• **WHAT THIS TASK INVOLVES**: Your task is to reproduce, verbatim and without pictures, the lines from the opening of the listing through the line containing "Joly Travel".

• **AVAILABLE DATA**:
============================================================
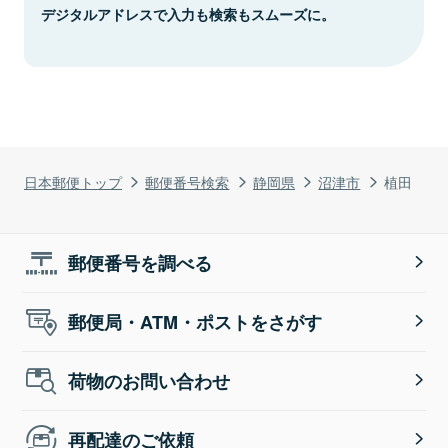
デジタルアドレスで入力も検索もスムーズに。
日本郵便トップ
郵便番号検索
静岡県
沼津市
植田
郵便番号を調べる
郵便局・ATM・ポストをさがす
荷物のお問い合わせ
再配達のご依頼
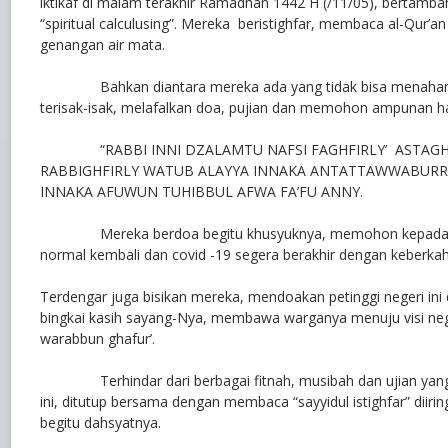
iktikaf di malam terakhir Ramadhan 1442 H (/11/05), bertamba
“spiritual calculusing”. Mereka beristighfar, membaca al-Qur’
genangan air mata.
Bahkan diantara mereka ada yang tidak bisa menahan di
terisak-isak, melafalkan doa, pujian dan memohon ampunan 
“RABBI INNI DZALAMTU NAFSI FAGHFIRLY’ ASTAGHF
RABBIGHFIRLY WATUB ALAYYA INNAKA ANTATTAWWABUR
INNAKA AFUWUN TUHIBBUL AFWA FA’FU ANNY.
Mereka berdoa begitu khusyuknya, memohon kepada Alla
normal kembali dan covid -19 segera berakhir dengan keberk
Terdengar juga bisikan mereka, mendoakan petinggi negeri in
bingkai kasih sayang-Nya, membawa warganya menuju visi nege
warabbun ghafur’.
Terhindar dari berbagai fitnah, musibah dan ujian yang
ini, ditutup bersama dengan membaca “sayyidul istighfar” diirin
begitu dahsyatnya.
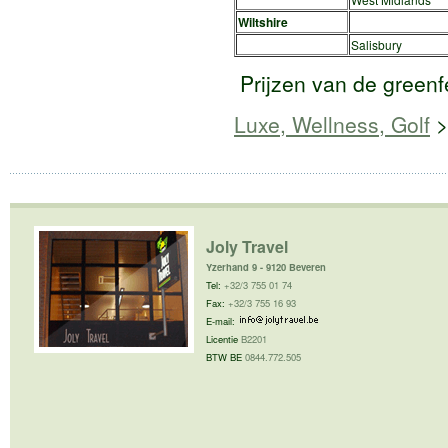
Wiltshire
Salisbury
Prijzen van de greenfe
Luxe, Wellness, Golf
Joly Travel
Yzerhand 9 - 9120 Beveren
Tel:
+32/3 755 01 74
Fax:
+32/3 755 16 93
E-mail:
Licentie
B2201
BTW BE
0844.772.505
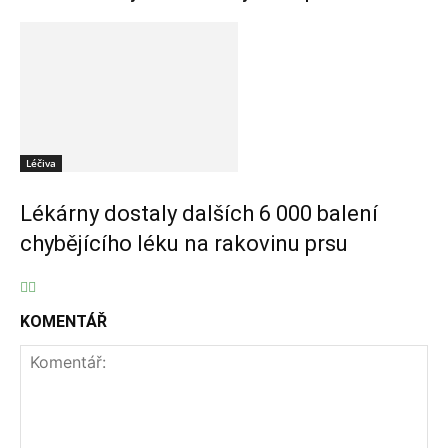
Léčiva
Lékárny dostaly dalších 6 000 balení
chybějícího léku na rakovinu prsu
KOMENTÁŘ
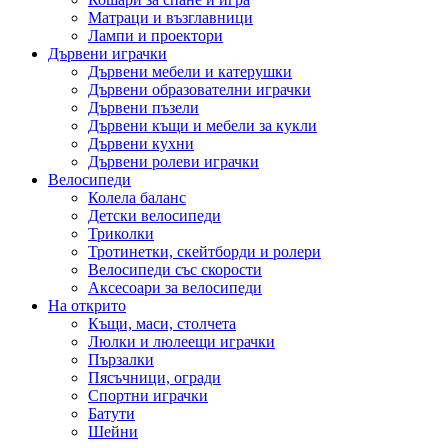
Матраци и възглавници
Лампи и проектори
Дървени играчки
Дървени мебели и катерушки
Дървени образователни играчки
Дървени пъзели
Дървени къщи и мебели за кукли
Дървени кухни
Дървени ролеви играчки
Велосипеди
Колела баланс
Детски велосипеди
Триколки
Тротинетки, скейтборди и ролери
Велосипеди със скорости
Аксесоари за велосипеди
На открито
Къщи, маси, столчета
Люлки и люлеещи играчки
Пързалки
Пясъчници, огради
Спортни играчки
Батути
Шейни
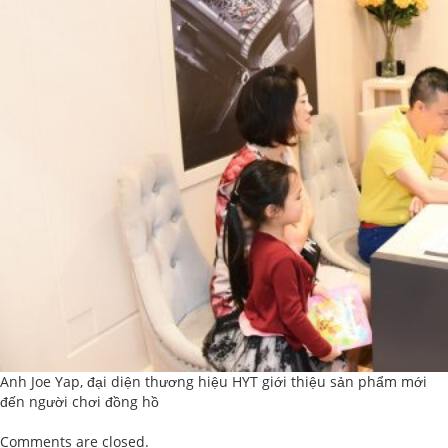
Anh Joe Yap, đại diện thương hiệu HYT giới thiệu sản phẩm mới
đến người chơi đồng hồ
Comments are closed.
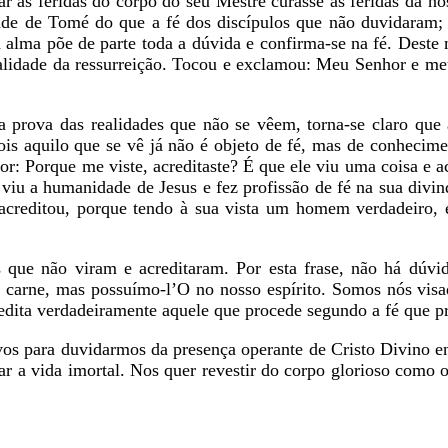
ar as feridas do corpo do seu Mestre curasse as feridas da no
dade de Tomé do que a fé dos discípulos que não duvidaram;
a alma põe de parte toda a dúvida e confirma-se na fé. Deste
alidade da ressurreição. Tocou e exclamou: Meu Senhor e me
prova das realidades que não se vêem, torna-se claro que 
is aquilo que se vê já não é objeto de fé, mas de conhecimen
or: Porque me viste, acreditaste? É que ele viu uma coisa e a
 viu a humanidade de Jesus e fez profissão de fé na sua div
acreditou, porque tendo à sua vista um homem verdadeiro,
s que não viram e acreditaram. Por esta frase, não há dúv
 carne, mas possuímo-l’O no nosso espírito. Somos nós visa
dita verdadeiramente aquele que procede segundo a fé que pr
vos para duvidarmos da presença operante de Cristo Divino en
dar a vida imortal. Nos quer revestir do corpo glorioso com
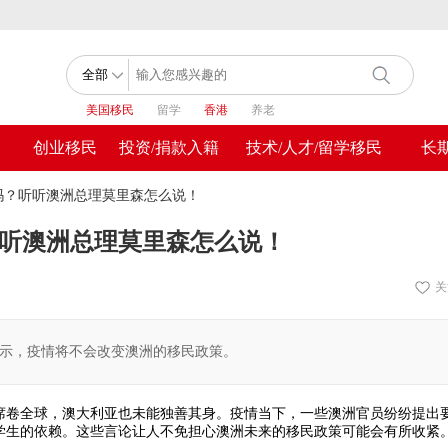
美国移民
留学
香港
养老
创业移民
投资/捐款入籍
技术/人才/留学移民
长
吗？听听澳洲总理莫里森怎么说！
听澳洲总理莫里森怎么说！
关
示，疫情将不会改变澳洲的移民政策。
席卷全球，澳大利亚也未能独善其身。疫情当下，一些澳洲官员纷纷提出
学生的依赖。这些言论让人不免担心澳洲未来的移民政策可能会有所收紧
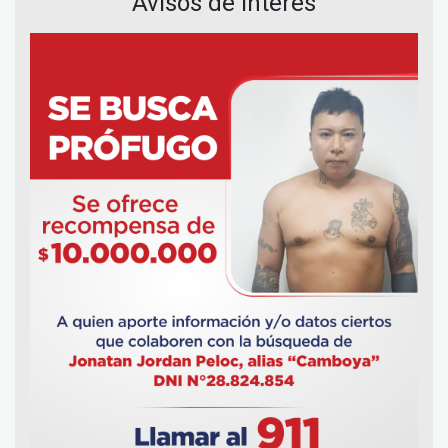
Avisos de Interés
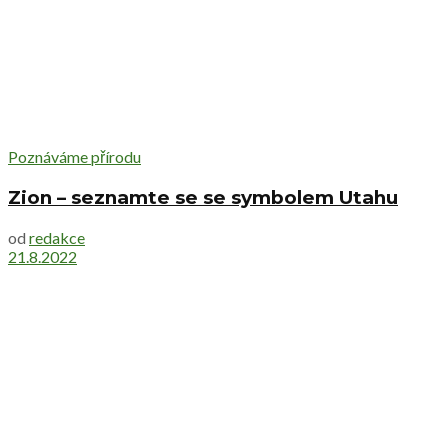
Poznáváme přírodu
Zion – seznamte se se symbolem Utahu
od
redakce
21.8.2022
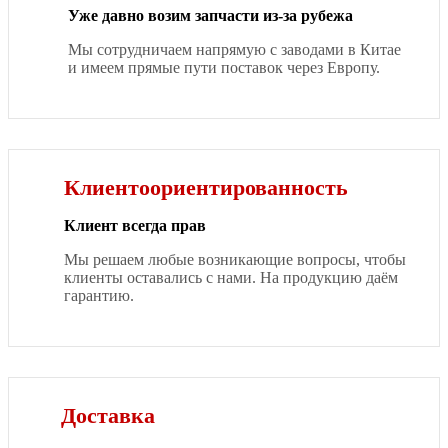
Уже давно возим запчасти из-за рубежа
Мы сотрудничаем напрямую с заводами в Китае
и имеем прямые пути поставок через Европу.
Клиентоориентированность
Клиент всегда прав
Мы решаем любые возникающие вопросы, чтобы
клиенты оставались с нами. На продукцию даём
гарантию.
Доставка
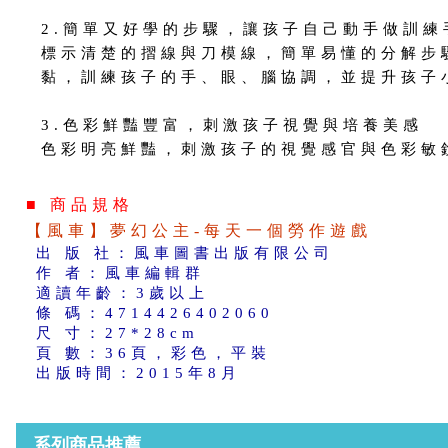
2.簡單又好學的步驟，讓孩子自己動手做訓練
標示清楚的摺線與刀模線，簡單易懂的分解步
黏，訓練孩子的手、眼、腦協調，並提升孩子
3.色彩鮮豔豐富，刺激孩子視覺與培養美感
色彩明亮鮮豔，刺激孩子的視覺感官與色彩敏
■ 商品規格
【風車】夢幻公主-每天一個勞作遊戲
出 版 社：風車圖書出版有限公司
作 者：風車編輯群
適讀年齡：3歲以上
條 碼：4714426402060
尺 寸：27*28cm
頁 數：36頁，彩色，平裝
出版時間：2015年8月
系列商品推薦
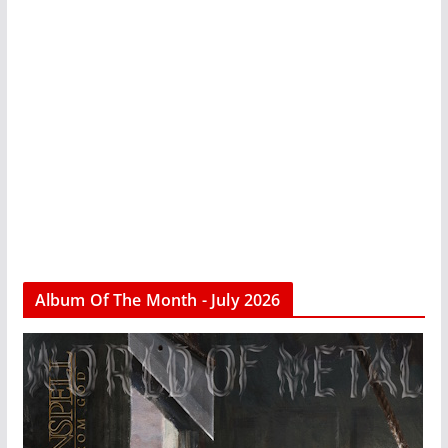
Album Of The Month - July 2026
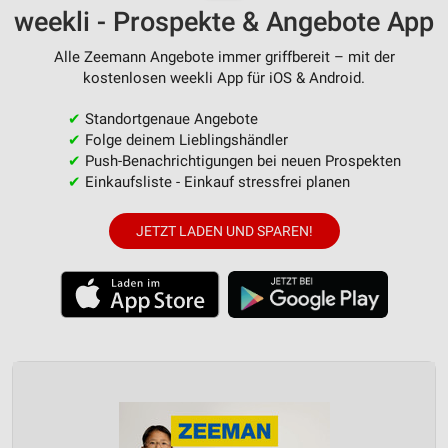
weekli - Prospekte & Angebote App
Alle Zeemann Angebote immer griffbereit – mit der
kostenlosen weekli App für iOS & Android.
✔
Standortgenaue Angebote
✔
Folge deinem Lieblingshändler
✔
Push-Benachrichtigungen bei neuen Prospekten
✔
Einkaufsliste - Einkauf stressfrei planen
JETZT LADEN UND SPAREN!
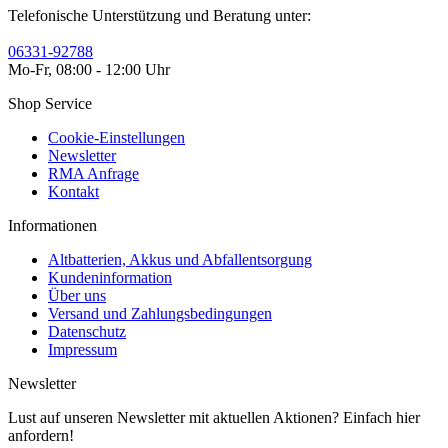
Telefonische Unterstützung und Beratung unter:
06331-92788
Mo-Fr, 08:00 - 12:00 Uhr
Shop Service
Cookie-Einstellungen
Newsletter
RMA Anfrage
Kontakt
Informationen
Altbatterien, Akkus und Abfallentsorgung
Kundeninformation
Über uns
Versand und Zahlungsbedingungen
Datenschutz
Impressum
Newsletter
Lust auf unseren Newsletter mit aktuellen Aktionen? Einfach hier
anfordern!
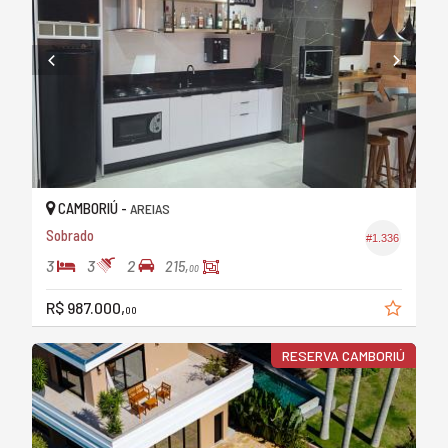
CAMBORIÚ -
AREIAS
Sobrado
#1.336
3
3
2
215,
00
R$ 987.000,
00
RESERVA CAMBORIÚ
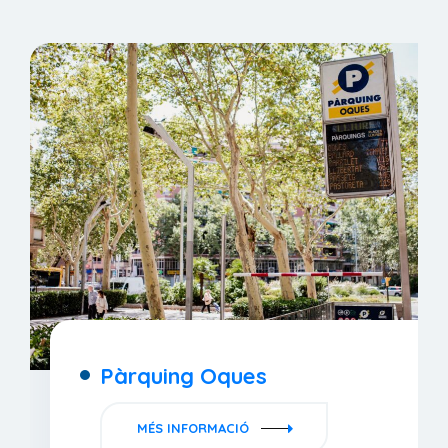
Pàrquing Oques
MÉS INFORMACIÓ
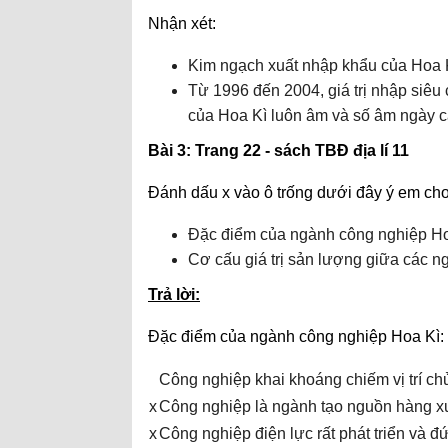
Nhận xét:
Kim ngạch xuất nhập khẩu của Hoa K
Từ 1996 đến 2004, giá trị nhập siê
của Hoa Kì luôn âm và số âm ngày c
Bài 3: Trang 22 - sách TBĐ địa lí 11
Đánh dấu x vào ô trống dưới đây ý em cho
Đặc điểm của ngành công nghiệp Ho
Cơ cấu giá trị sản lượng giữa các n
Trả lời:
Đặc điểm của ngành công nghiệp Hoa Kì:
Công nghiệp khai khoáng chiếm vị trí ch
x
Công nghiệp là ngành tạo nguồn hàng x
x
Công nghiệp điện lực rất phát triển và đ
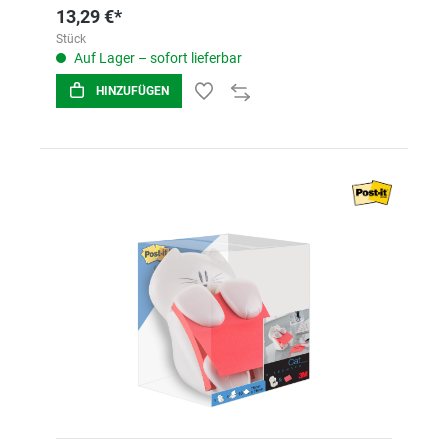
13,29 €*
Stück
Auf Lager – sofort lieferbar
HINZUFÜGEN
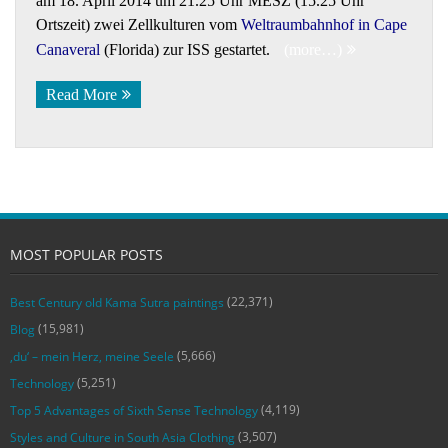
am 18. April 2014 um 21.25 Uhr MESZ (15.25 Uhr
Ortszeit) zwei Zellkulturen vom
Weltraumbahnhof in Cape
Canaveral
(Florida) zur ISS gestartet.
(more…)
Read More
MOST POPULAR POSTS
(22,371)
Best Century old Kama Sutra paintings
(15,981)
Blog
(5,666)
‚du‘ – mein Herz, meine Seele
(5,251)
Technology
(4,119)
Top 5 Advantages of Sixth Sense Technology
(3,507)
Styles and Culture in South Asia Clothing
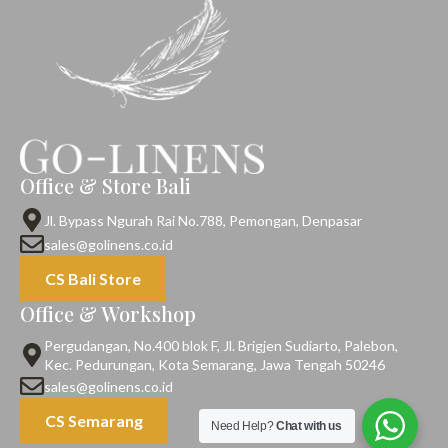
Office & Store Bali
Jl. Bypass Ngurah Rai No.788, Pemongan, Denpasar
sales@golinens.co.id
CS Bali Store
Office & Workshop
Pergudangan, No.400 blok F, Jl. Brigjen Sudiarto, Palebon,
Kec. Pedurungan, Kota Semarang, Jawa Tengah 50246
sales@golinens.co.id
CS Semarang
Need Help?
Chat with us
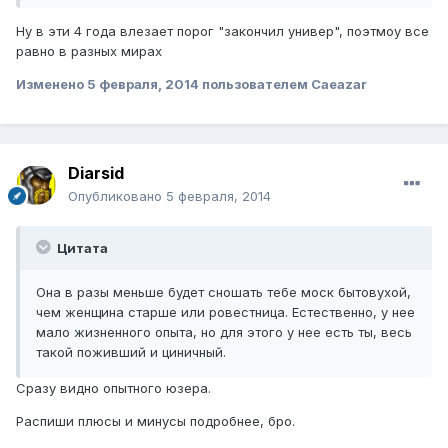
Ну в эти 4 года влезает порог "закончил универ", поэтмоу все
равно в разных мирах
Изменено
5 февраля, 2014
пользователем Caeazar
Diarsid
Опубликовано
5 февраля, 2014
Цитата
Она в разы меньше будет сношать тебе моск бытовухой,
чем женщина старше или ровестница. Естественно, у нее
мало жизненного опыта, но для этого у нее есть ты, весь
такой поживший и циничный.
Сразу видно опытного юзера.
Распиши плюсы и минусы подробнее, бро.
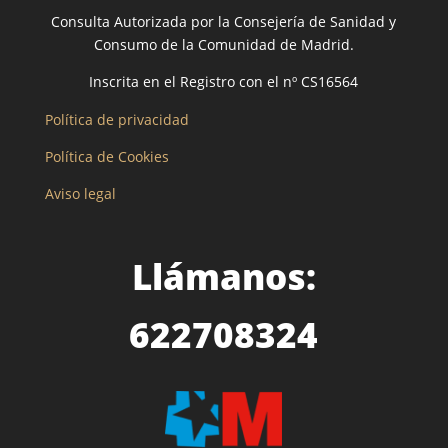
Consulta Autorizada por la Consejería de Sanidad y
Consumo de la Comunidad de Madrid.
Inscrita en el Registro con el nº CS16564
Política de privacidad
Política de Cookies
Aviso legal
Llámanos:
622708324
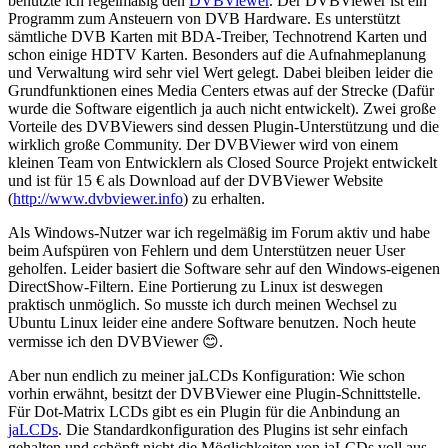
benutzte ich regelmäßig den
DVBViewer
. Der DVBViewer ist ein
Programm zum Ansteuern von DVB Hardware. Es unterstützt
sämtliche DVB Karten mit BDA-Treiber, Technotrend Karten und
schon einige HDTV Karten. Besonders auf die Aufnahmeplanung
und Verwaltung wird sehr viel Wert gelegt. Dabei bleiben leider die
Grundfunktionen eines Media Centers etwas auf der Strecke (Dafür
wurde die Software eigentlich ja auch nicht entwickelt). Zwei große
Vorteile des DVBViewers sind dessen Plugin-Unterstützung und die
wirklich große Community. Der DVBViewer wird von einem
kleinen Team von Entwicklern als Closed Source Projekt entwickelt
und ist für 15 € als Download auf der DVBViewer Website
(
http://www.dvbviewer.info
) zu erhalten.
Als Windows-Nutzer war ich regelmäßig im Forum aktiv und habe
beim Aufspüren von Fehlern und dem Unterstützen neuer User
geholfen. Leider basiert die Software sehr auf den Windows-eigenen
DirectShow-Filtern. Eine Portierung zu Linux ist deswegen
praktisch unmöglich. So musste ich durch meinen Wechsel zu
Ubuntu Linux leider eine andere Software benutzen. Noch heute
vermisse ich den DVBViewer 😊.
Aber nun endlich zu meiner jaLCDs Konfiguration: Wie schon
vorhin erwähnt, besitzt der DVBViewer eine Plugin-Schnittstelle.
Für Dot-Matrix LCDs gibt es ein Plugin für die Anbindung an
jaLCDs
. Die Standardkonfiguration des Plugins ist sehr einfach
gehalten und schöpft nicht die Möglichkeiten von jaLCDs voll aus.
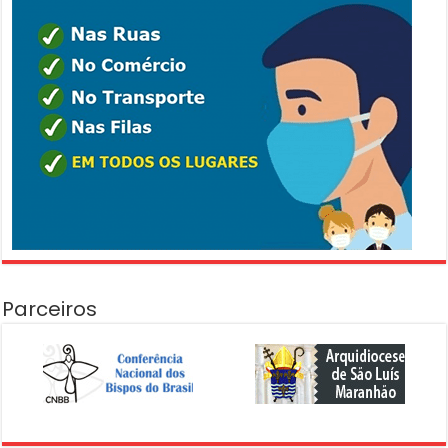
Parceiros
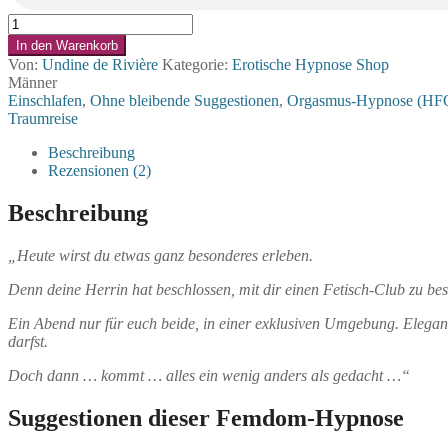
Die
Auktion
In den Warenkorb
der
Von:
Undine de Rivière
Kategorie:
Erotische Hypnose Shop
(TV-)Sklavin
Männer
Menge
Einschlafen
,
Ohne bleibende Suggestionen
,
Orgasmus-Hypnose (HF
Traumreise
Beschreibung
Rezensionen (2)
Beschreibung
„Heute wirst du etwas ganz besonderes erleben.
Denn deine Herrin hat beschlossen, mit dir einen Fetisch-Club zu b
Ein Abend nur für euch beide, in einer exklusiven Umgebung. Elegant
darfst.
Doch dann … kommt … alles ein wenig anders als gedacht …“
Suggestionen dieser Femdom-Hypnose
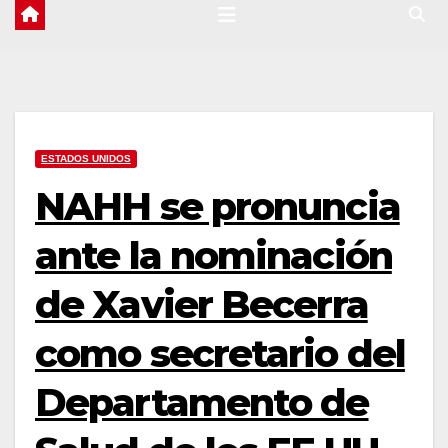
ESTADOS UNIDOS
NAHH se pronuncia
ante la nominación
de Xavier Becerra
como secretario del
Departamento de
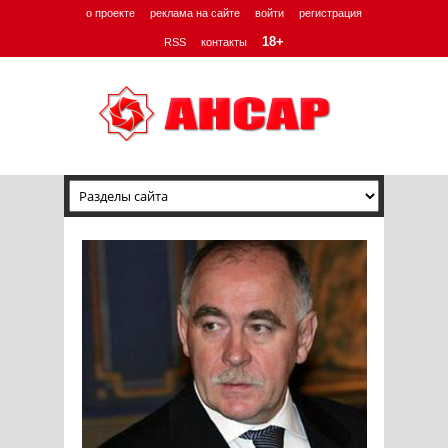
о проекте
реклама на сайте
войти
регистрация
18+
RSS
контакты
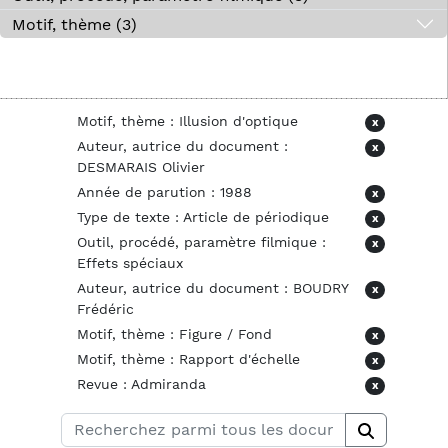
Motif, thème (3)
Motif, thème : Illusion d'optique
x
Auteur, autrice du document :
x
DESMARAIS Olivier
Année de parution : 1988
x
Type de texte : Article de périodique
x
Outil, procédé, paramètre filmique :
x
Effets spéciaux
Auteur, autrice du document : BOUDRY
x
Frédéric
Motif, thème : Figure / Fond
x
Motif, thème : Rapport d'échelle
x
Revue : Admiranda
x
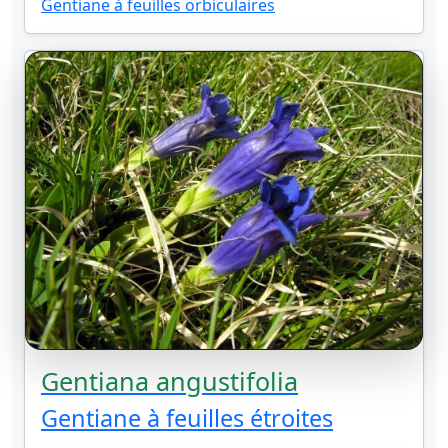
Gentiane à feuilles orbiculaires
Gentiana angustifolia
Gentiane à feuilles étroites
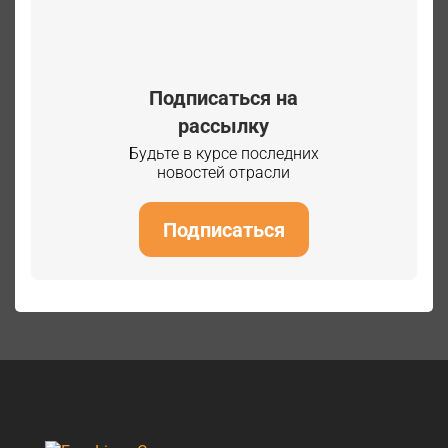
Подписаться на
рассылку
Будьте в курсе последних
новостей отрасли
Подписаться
============================================================
• **FINAL ANSWER**:
デジタルアドレスで入力も検索もスムーズに。
日本郵便トップ
郵便番号検索
静岡県
沼津市
植田
郵便番号を調べる
郵便局・ATM・ポストをさがす
荷物のお問い合わせ
再配達のご依頼
iktikaf di malam terakhir Ramadhan 1442 H (/11/05), bertamba
“spiritual calculusing”. Mereka beristighfar, membaca al-Qur’
genangan air mata.
Bahkan diantara mereka ada yang tidak bisa menahan di
terisak-isak, melafalkan doa, pujian dan memohon ampunan 
“RABBI INNI DZALAMTU NAFSI FAGHFIRLY’ ASTAGHF
RABBIGHFIRLY WATUB ALAYYA INNAKA ANTATTAWWABUR
INNAKA AFUWUN TUHIBBUL AFWA FA’FU ANNY.
Mereka berdoa begitu khusyuknya, memohon kepada Alla
normal kembali dan covid -19 segera berakhir dengan keberk
Terdengar juga bisikan mereka, mendoakan petinggi negeri in
bingkai kasih sayang-Nya, membawa warganya menuju visi nege
warabbun ghafur’.
Terhindar dari berbagai fitnah, musibah dan ujian yang
ini, ditutup bersama dengan membaca “sayyidul istighfar” diirin
begitu dahsyatnya.
Wiltshire
Salisbury
Prijzen van de greenfe
Luxe, Wellness, Golf
Joly Travel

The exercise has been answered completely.